What to produce:
Only the pictures are to be dropped; the rest of the data below is to be duplicated exactly.

Page-level text extractions:
==========

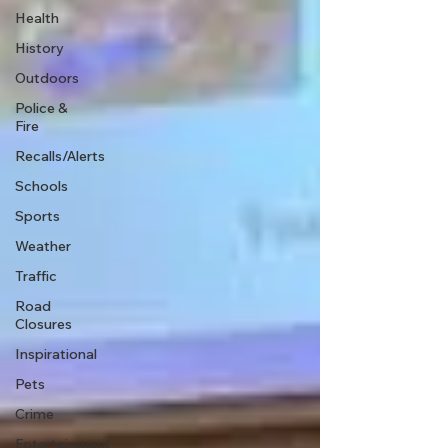
Health
History
Outdoors
Police &
Fire
Recalls/Alerts
Schools
Sports
Weather
Traffic
Road
Closures
Inspirational
Pets
Crime
Entertainment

==========

Answer space:
Health
History
Outdoors
Police &
Fire
Recalls/Alerts
Schools
Sports
Weather
Traffic
Road
Closures
Inspirational
Pets
Crime
Entertainment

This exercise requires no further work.